Renaming packages?

mpilman · April 18, 2023, 3:55pm

(I am not 100% sure whether this is the right place to have this discussion, if not please point me to the right direction).

So this is a feature I always wanted to have in other languages but I don't know any that solve this problem for me. In fact I think something like a rename package feature would solve two problems: an obvious one and a less obvious, but arguably more important (or at least cooler) one.

Say I want to use Swift-NIO and I want to use the newest version. So I add a dependency to Swift-NIO 2.50.0. But I also want to use some other library, let's call it foo, which depends on Swift-NIO 2.20. Or even worse on NIO 1.0. What do I do? The solution I would propose is for me to allow renaming either Swift-NIO or foo (and transitively its dependencies) to something else. Basically this would allow me to pull in multiple versions of the same code.

This kind of namespacing would allow me to resolve hard to resolve dependencies. So this is the obvious use-case. It would be even cooler if I could now also depend on multiple versions of the swift standard library and other fundamentals (like Foundation). One reason I'd like to do this is testability: I could just use the same version of all libraries my dependencies were tested with.

Now the more cool one (and this is a real-world problem we never really managed to solve in FoundationDB since C/C++ don't really provide a solution for this). Let's take FoundationDB as an example (and let's pretend FDB is written in Swift):

FoundationDB uses deterministic simulation to test all kind of real-world scenarios within a single process. One thing though that is really freaking hard to test is upgrades and downgrades. Basically we would like to run different versions of the same code in the same process and verify that they work together.

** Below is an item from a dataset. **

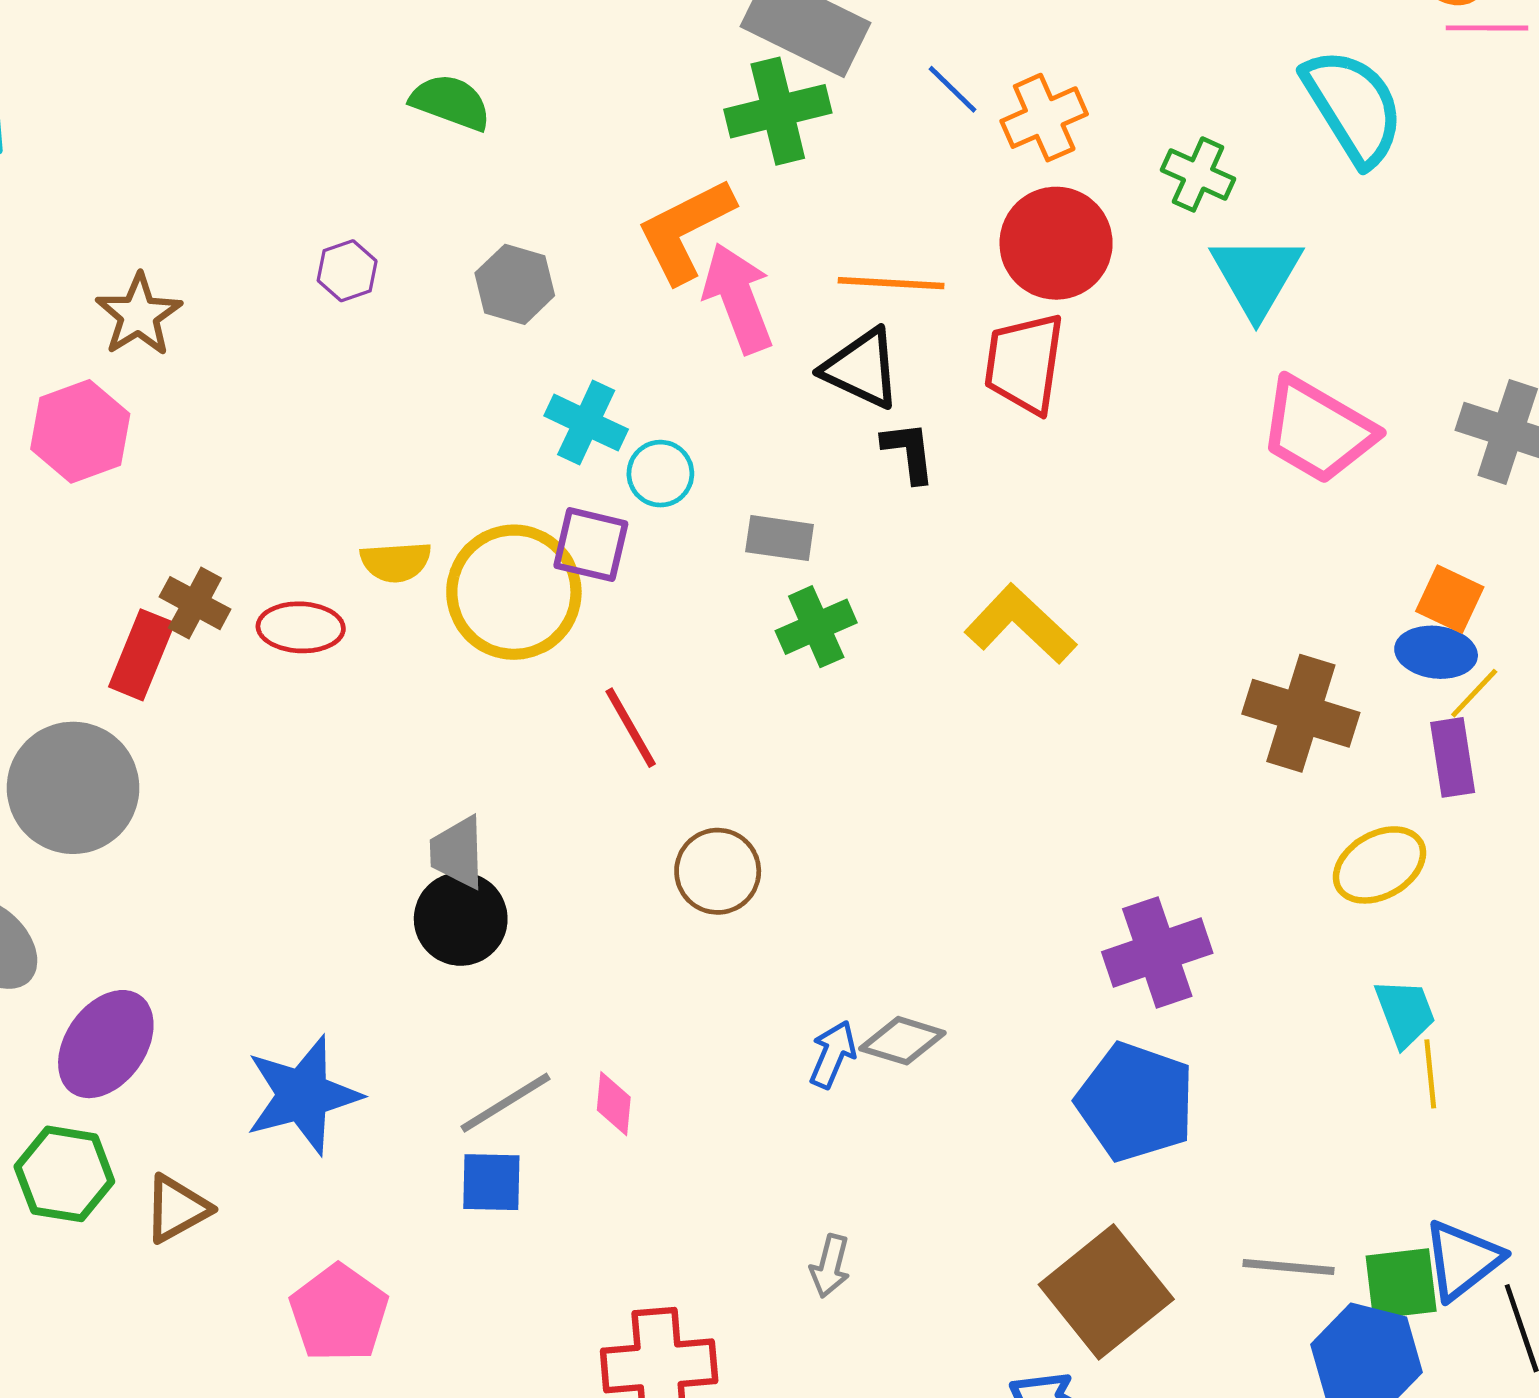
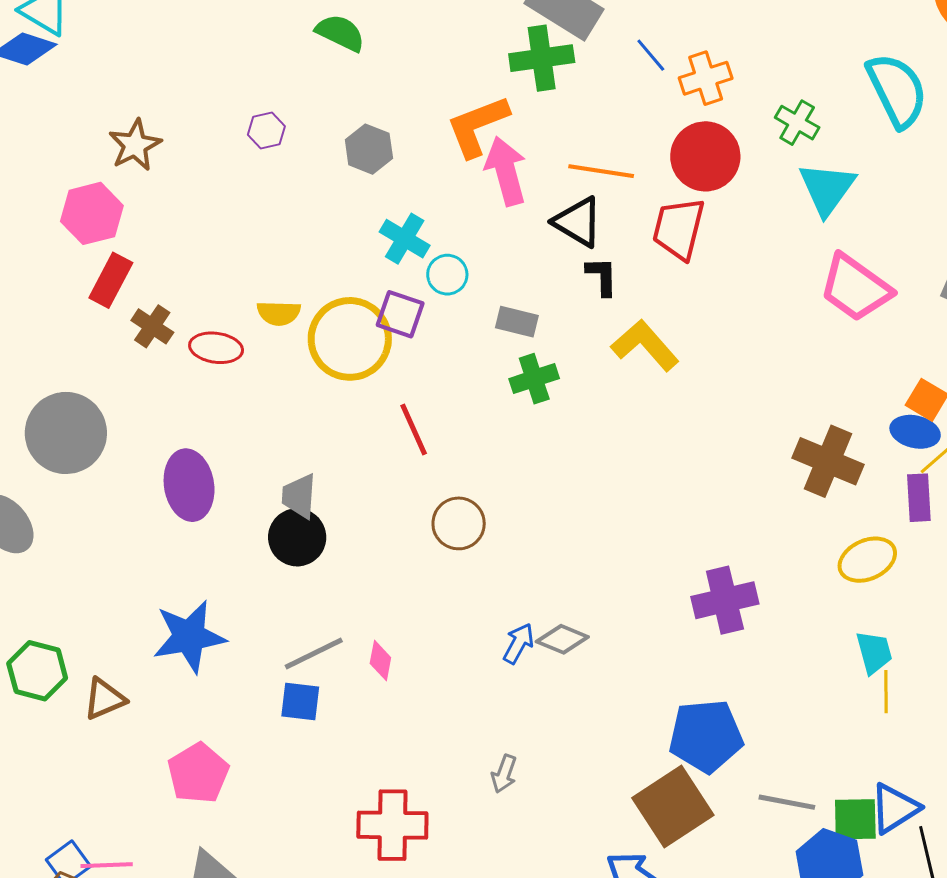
yellow L-shape: (1020, 624) -> (645, 345), moved
red rectangle: (142, 655) -> (111, 280), moved
purple ellipse: (106, 1044) -> (189, 485), moved, turned -50
blue pentagon: (1136, 1102) -> (706, 736), moved, turned -30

We believe that testing this in a real cluster is inadequate: failures are very hard to debug, tests are very expensive to run (as they require more resources than what FDB can do in-process), testing becomes an operational nightmare etc. FoundationDB works around this using two strategies:

All processes within a cluster have to run at the same version. So when upgrading a cluster all processes have to be upgraded at the same time.
For things that require disk format change we manually do what I described above. If you look at FDB code you can find that the transaction log server is checked in at versions 4.6, 6.0, and 6.2. Since these are versions where me made significant changes that require on-disk changes with upgrade and downgrade capabilities.

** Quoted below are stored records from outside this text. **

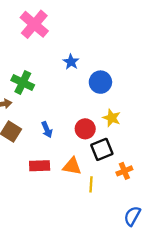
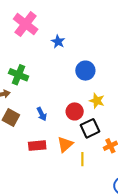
blue star: (71, 62) -> (58, 42), moved
orange triangle: (72, 166) -> (65, 144), turned -48

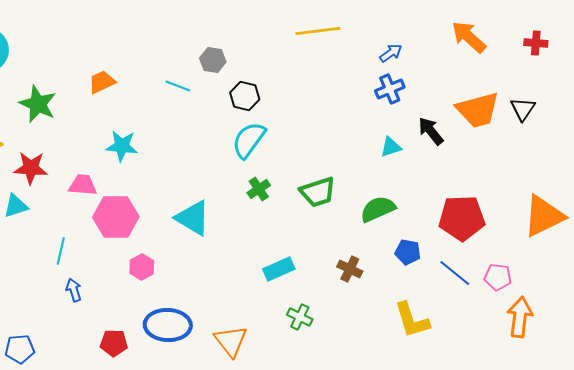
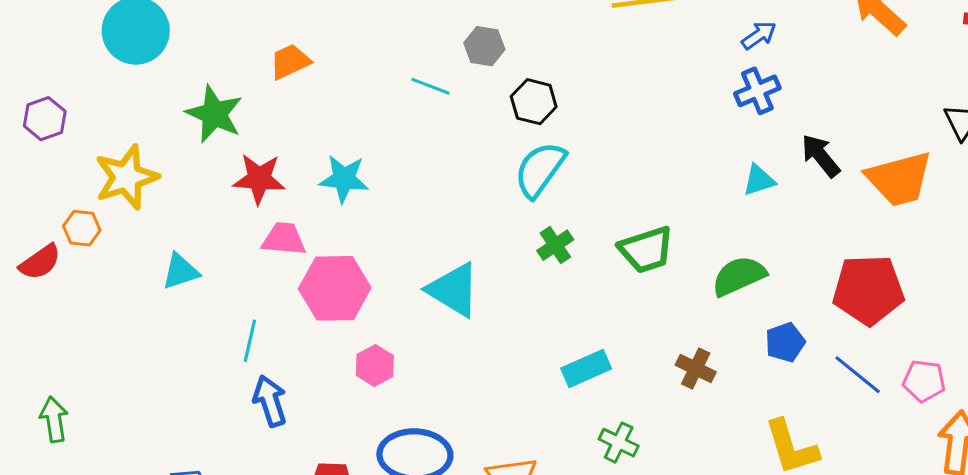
orange trapezoid: (102, 82) -> (290, 62), moved
orange trapezoid: (478, 110) -> (899, 179), moved
red star: (31, 168) -> (259, 179), moved
blue pentagon: (408, 252) -> (785, 342), turned -30
blue arrow: (74, 290) -> (270, 401), size x1.4

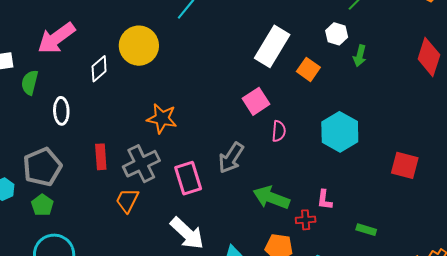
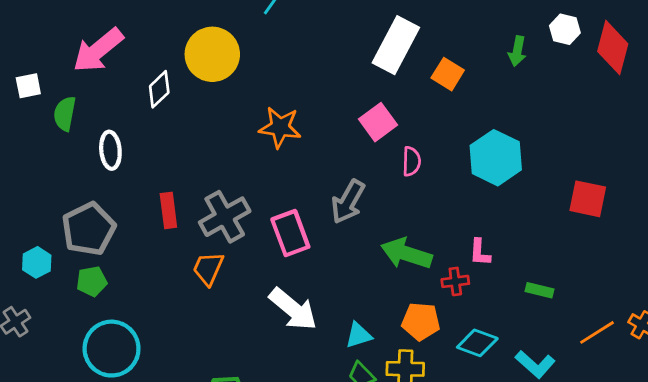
white hexagon: (337, 34) -> (565, 29), moved
orange star: (162, 118) -> (280, 127), moved
green pentagon: (42, 205) -> (92, 281), turned 30

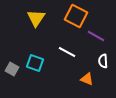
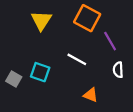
purple line: (96, 36) -> (110, 41), turned 30
orange triangle: (87, 79) -> (91, 95), moved

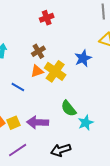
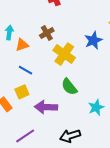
orange triangle: (37, 71) -> (22, 45), moved
green semicircle: (69, 108) -> (69, 87), moved
yellow square: (13, 123) -> (22, 92), moved

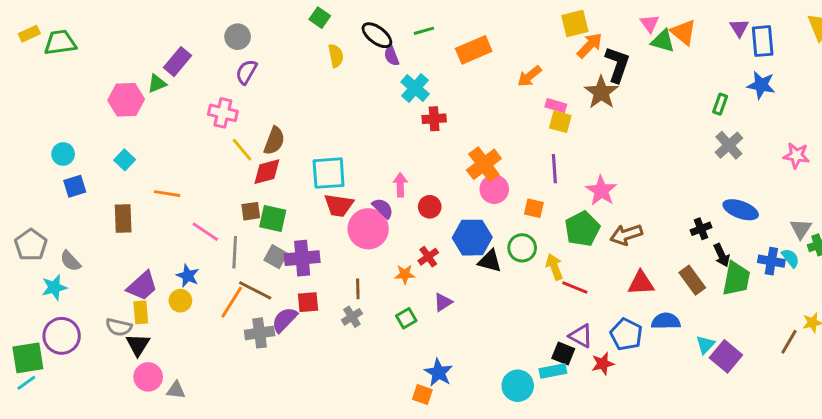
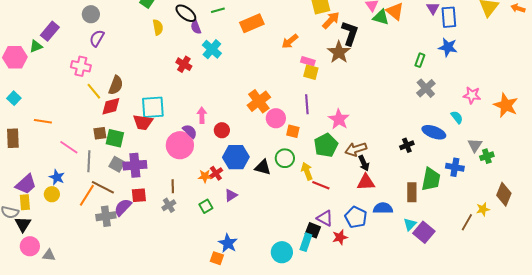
red cross: (434, 119) -> (184, 64), moved, turned 35
pink circle: (494, 189) -> (276, 118), moved
red trapezoid: (339, 205) -> (143, 122), moved
blue hexagon: (472, 238) -> (236, 157), moved
black arrow: (722, 255) -> (364, 163), moved
red cross: (428, 257) -> (216, 173), moved
cyan semicircle: (790, 258) -> (457, 117), moved
brown rectangle: (692, 280) -> (412, 192), moved, turned 36
cyan rectangle: (553, 371) -> (306, 242), turned -60

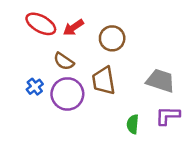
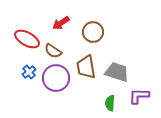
red ellipse: (41, 24) -> (27, 39), moved
gray trapezoid: (160, 81) -> (117, 72), moved

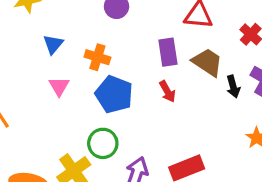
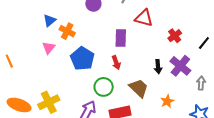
orange cross: (97, 57) -> (67, 31), moved
brown trapezoid: (207, 62) -> (139, 88), moved
green circle: (103, 143) -> (104, 87), moved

Both of the above come with huge problems. (1) is an operational issue and will eventually cause a scalability limitation. (2) is a maintenance nightmare and makes the code ugly and hard to understand.

We did consider using dlopen to load multiple versions of the same thing into one process, but so far we couldn't get this working.

So I am wondering whether this is something the language could solve (or at least help solving). If I have a project Bar I could simply import it's target as of a previous release and then build testing around it. For example, I could run old code against a new instance of my database. I could test that my network protocols are upwards and downwards compatible. And I could do all these things in simple unit tests.

Maybe there's also other solutions for the two problems above (and it doesn't need to be one) but I really would love to have some features either in the language or the build system that would allow me to solve these issues.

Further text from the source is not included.